ESR1 could encode the transcription factor that enhances the response to various stimuli such as estrogen and growth factors in different kinds of tissue types [14]. Some researchers noticed that it may play a potential tumor suppressor features in HCC with its novel associations among the hepatocyte-specific pathways [15]. Moreover, there are also some reports claiming that ESR1 could suppress the inflammatory process mediated by interleukin-6 and reduce hepatic injury and the compensatory proliferation of hepatocytes [16]. Recent research has shown that cancers such as non-small cell lung cancer (NSCLC) also have very low-expression level of ESR1 [17]. FOXO, which has four members including FOXO1, is one of the 19 kinds of forkhead box transcription factors and is mainly express in mammals [18, 19]. Reports showed that the overexpression of FOXO could inhibit the growth and size of tumors [18, 20]. Some research on breast cancer also claimed that when FOXO proteins accumulate in the nucleus, they could suspend cell cycle progression and promote apoptosis [20, 21]. Recent research on FOXO proteins provides a new viewpoint that they may possess antitumor properties in HCC, inducing the expression of pro-apoptotic genes and interfering with signaling cascades, such as the Wnt/β-catenin, PI3K/AKT/mTOR, or MAPK pathways that are commonly changed in HCC [21, 22]. Meanwhile, FOS is reported as an oncogene in several kinds of cancers such as bladder cancer and HCC [23, 24]. There is also a recent research that shows that FOS has a high expression in HCC cell lines [25]. Yet in this work, we found it as a low-expression hub gene through the Microarray data analysis.
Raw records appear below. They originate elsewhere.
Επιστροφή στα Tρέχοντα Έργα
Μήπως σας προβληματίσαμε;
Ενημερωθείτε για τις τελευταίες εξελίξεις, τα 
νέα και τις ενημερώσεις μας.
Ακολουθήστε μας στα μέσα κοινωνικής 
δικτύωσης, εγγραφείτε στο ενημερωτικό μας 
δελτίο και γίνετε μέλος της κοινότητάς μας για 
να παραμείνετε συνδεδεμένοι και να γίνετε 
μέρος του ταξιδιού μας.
Therefore it may need a further test in the future experiments and is excluded from the work this time. However, the molecular mechanism of ESR1 for HCC and the relationship of ESR1 and FOXO1 were rarely explored. In our study, we found that ESR1 and FOXO1 both had low-expression levels and had an interaction, indicating a joint function in HCC.
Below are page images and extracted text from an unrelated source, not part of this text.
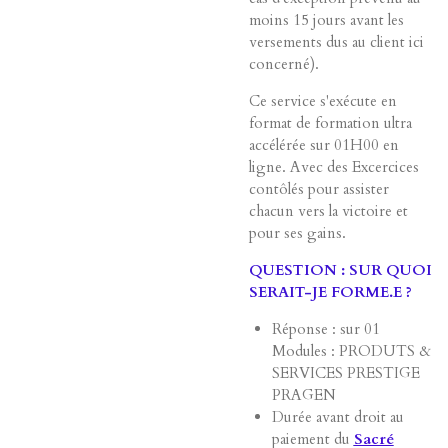
moins 15 jours avant les
versements dus au client ici
concerné).
Ce service s'exécute en
format de formation ultra
accélérée sur 01H00 en
ligne. Avec des Excercices
contôlés pour assister
chacun vers la victoire et
pour ses gains.
QUESTION : SUR QUOI
SERAIT-JE FORME.E ?
Réponse : sur 01
Modules : PRODUTS &
SERVICES PRESTIGE
PRAGEN
Durée avant droit au
paiement du
Sacré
Stromal-derived factor 1 alpha, also known as CXCL12, is a specific ligand for CXCR4 and CXCR7. These three proteins together drive the migration of progenitor cells in embryonic development. Some invasion-related or metastasis-related pathways, such as cytokine-cytokine receptor interaction and axon guidance, contain CXCL12 as an important role in the regulation of themselves [26]. Several studies have shown that CXCL12 has a lower expression level in HCC tissue than in normal liver tissue [27]. There is also a study showing that CXCL12 and CXR4 may play significant roles in the metastasis of HCC by promoting the migration of tumor cells [28]. GNAO1 is a member of the subunit family of Gα proteins. As a molecular switch that controls signal transduction, the deregulation of GNAO1 can facilitate oncogenesis [29]. Kan et al. found that the role of mutant GNAO1 in oncogenesis might be to act as a tumor suppressor gene [30]. Jia et al. combined an integrated CNA (chromosomal copy number alteration) analysis with gene expression data to demonstrate that GNAO1 may play a key role in the pathogenesis of HCC [31]. Meanwhile, some research has shown that GNAO1 also plays a significant role in breast cancer and hepatocellular carcinoma [32]. Above all, these results suggest that ESR1, FOXO1, CXCL12, and GNAO1 are involved in the pathogenesis of carcinoma by affecting cell division, complement activation, and protein activation cascades, which support our findings.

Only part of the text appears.